The Effectiveness of a Re-Syncing Routine

2025-06-30

Epistemic Status: High confidence about my own experience, medium confidence on how it generalizes

Epistemic Effort: Medium, this is anecdotal information, but about a practice that I've used for an extended period of time

As social, community-dependent animals, we rely on being in sync with our surroundings and obligations. Knowing when appointments, meetings, and gatherings are, which people need to be called/messaged back, and managing things that need to be planned. There's also a dependence on sync within oneself, ensuring that our own plans for the next day, week, and month line up with our internal goals, reflect our priorities, and aren't exceeding our finite time and capabilities. Many people have tools and systems to aid us in these endeavours, such as calendars, to-do lists, project trackers, personal notes, and so on, but these too rely on us to keep them in sync, from ensuring appointments are in our calendar, tasks are in our todo lists, important details from conversations are noted down, and so-on.

TL;DR: Our lives are surrounded by a constant influx of information, and we as humans rely on being in sync with what's going on around us, being asked of us, and what we want for ourselves.

However, I semi-frequently find myself in situations where I've "drifted" from that sync.
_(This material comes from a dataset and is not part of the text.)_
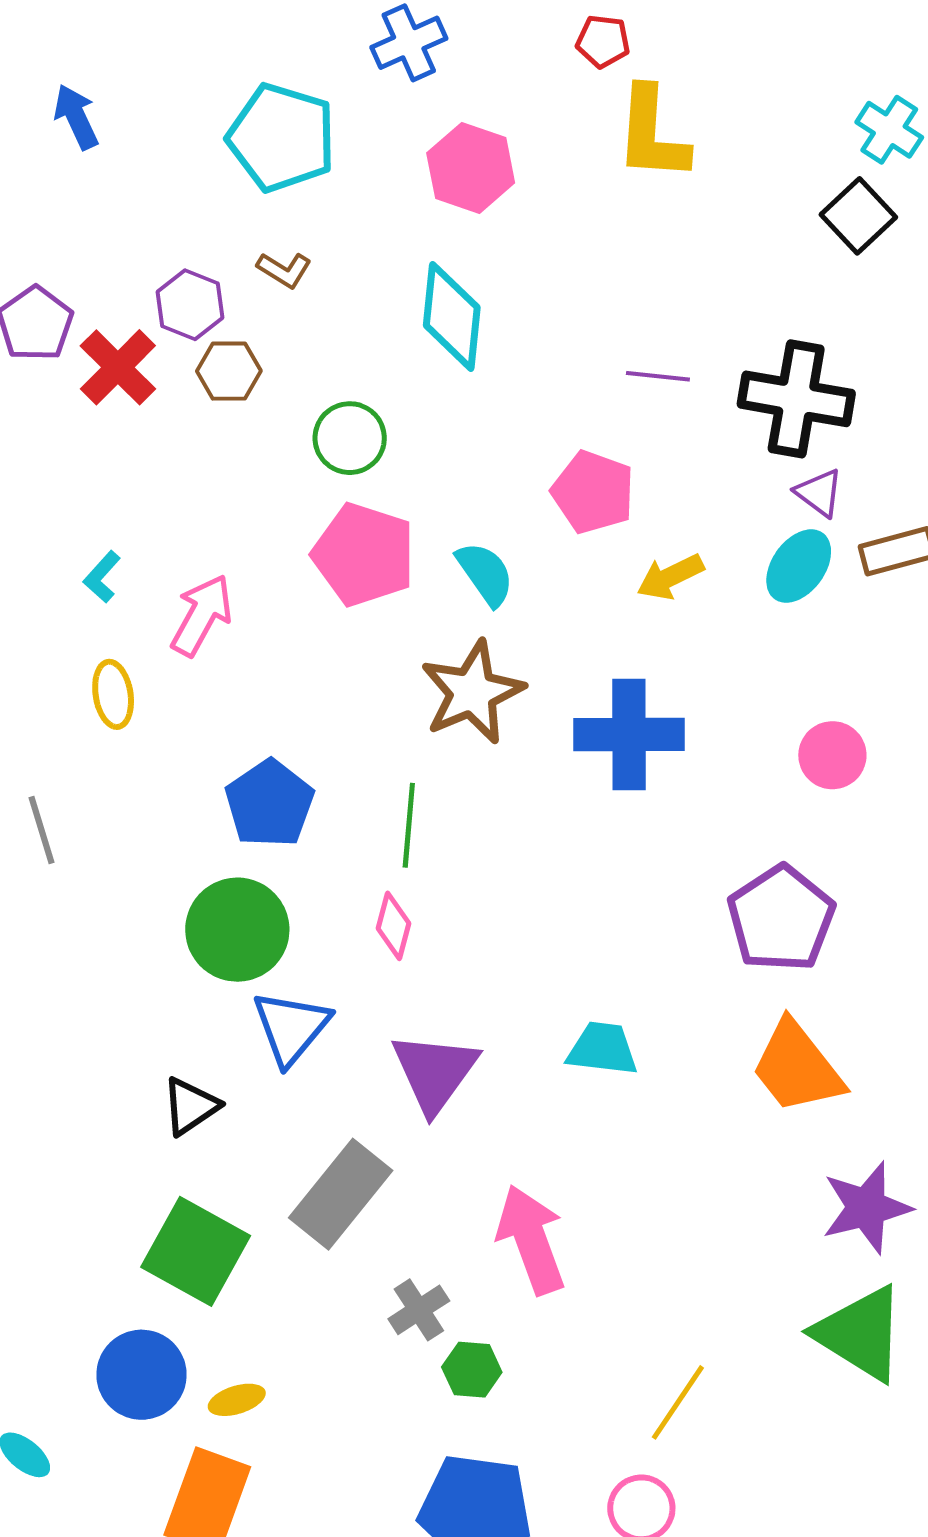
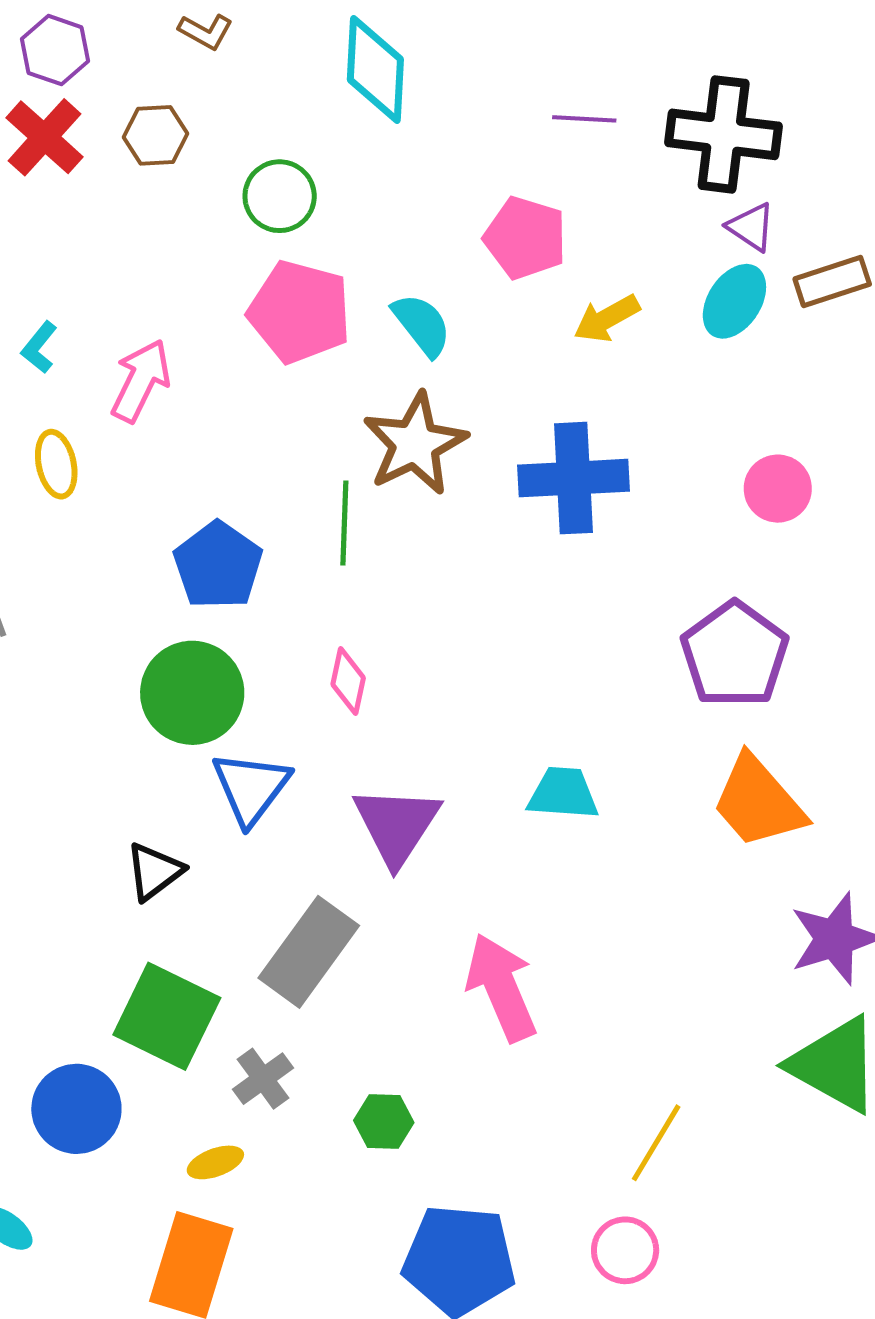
purple hexagon: (190, 305) -> (55, 50), moved
green line: (409, 825) -> (344, 523), moved
gray cross: (419, 1310) -> (263, 1079), moved
green hexagon: (472, 1370) -> (384, 1122), moved
blue circle: (142, 1375) -> (76, 1109), moved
I begin to feel a slight unease, like I'm perpetually forgetting something. It's harder to mentally plan my time. My inbox piles up, and I find things that haven't been put in my todo list or calendar. I start finding it hard to start tasks, agree to go to social events, or get myself to move from one thing to the next. I find myself less predictable, in the same way that a computer that's starting to get a little low on memory might be. I'm a systems-oriented person, a creature of habits and procedures, so my version of this "drift" might be much more drastic than it is for most, but I do feel that I'm not alone in this experience.
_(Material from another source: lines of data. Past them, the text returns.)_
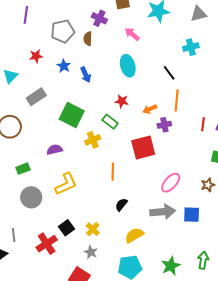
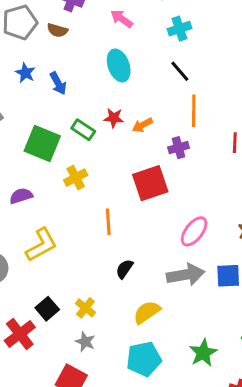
brown semicircle: (88, 39) -> (57, 30), turned -72
cyan cross: (191, 47) -> (179, 29), moved
orange arrow: (150, 109) -> (142, 125), moved
green rectangle: (110, 122) -> (83, 130), moved

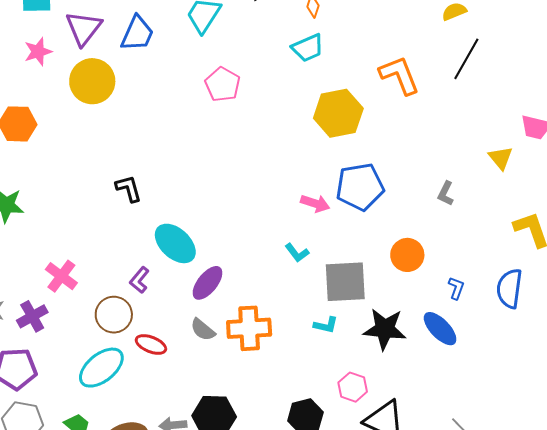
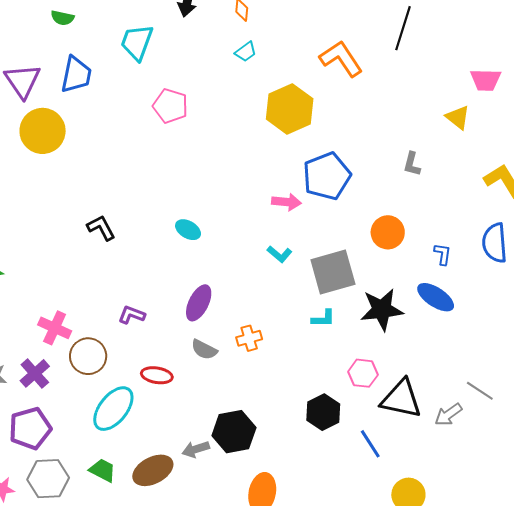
cyan trapezoid: (308, 48) -> (246, 52), size x0.7
cyan ellipse: (175, 243) -> (188, 230), moved, size x0.6
purple L-shape: (139, 280) -> (132, 315), turned 84
brown circle: (114, 315) -> (88, 356), moved
orange cross: (249, 328) -> (249, 338), size x0.6

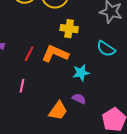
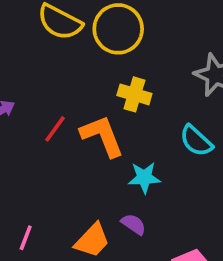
orange L-shape: (55, 54) -> (102, 136), turned 36
pink line: (22, 86) -> (26, 238), moved

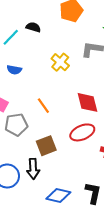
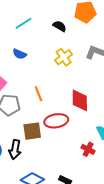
black semicircle: (33, 27) -> (60, 26), moved
red ellipse: (82, 132) -> (56, 121), moved

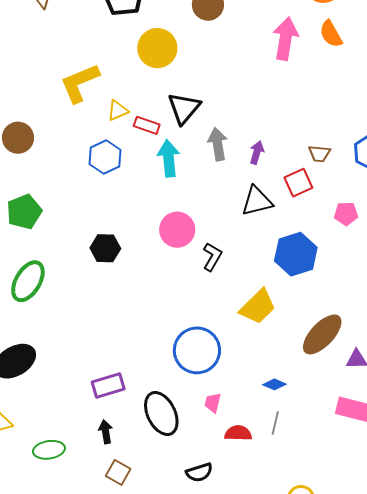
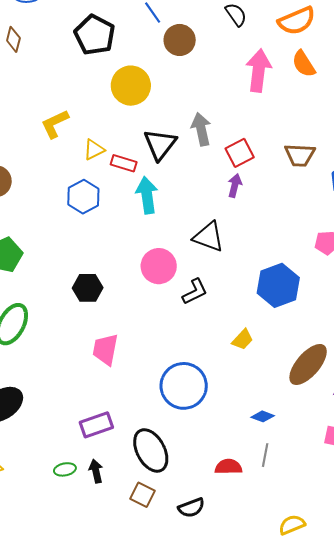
yellow L-shape: (80, 83) -> (55, 124), size x0.7
gray arrow: (218, 144) -> (201, 129), moved
brown trapezoid: (319, 154) -> (300, 155), moved, size x1.4
red square: (298, 183) -> (240, 153), moved
black triangle: (257, 201) -> (208, 237), moved, turned 36
black L-shape: (212, 257) -> (195, 292), turned 36
yellow trapezoid: (258, 307) -> (243, 340), size x0.6
pink trapezoid: (213, 403) -> (105, 349), moved, size x1.6
green ellipse: (49, 450) -> (65, 469), moved, size x0.7
brown square: (118, 472) -> (142, 495), moved

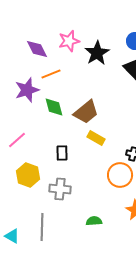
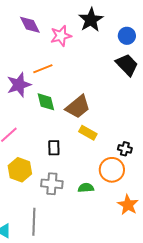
purple diamond: (37, 49) -> (30, 25), moved
black star: (97, 53) -> (91, 20), moved
green semicircle: (94, 221) -> (86, 188), moved

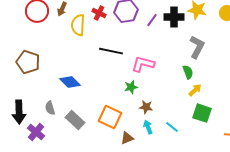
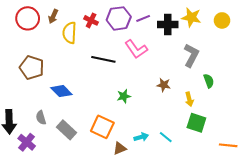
purple line: (152, 20) -> (143, 18), moved, turned 32
brown pentagon: (28, 62) -> (32, 68), moved
pink L-shape: (143, 64) -> (136, 49), moved, turned -140
green semicircle: (188, 72) -> (209, 81), moved
yellow arrow: (195, 90) -> (189, 99), turned 120
brown star: (146, 107) -> (164, 85), moved
cyan arrow: (148, 127) -> (141, 137), turned 96

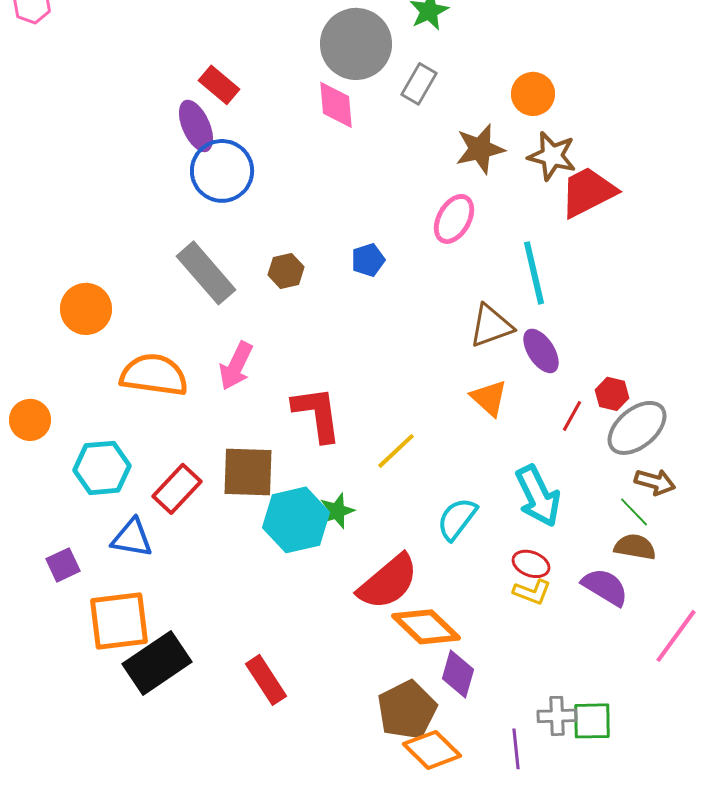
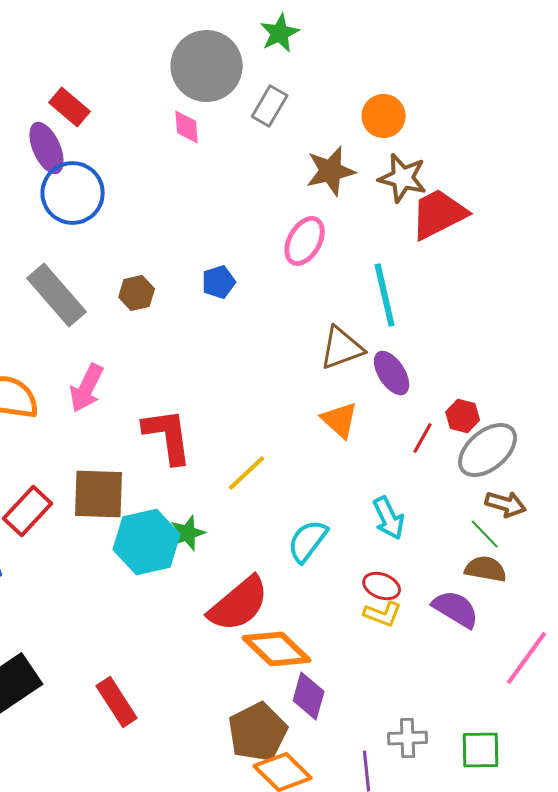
pink diamond: (336, 105) -> (187, 127), size x0.7
cyan arrow: (538, 496) -> (389, 518), size x0.7
green square: (592, 721) -> (481, 750), moved

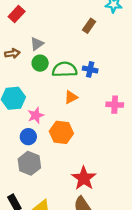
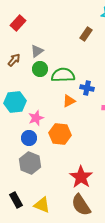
brown arrow: (12, 53) -> (14, 60), turned -40
blue cross: (90, 69) -> (87, 88), moved

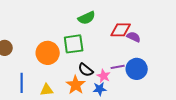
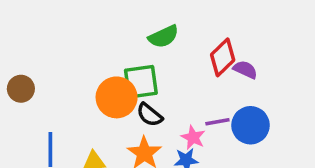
red diamond: (121, 30) -> (223, 57), turned -45
orange circle: (48, 53) -> (117, 97), moved
black semicircle: (86, 70) -> (150, 115), moved

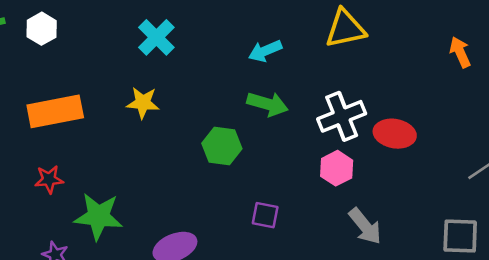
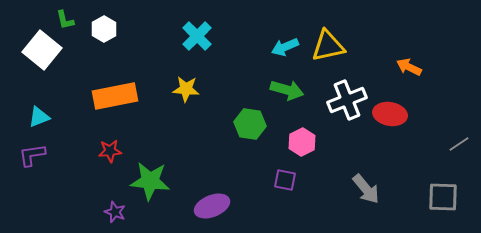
yellow triangle: (345, 29) -> (328, 46), moved
orange arrow: (460, 52) -> (409, 67), moved, turned -40
pink hexagon: (337, 168) -> (302, 142), moved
There are typically two scenarios where I predictably find myself drifting. The first, and by far most common one is travel. Whether it's traveling with my partner and focusing on spending quality time with her, going to an academic event and focusing on that, or embarking on a solo trip and focusing on being present and in the moment, I'll typically drift pretty far out of sync in multiple ways whenever I travel. This is particularly an issue during the semester, when there's always a good few weeks where I'm out of town during the weekend and then only returning late Sunday night or early Monday morning. The other common time is when I'm ill or have some other health issue. Between the lack of mental energy during the illness, unexpected nature of these things, and the extra chaos of needing to reschedule or take a break from major commitments, it can become a tough hurdle to handle being out of sync while also still experiencing the physical effects of being on the tail end of a health issue. There are also other times when I find myself "drifting", often when I'm mentally focused on or stressed about something for more than a few days.

Ultimately, being out of sync makes it hard to return to normal routines and activities, and as such I've begun to realize the importance and effectiveness of having a routine to, in essence, forcibly re-sync myself.

My Re-Syncing Routine

What approach works for each individual might be different, but for me, these re-syncing sessions have a set location, set vibe, some set goals, but no prescribed method or order.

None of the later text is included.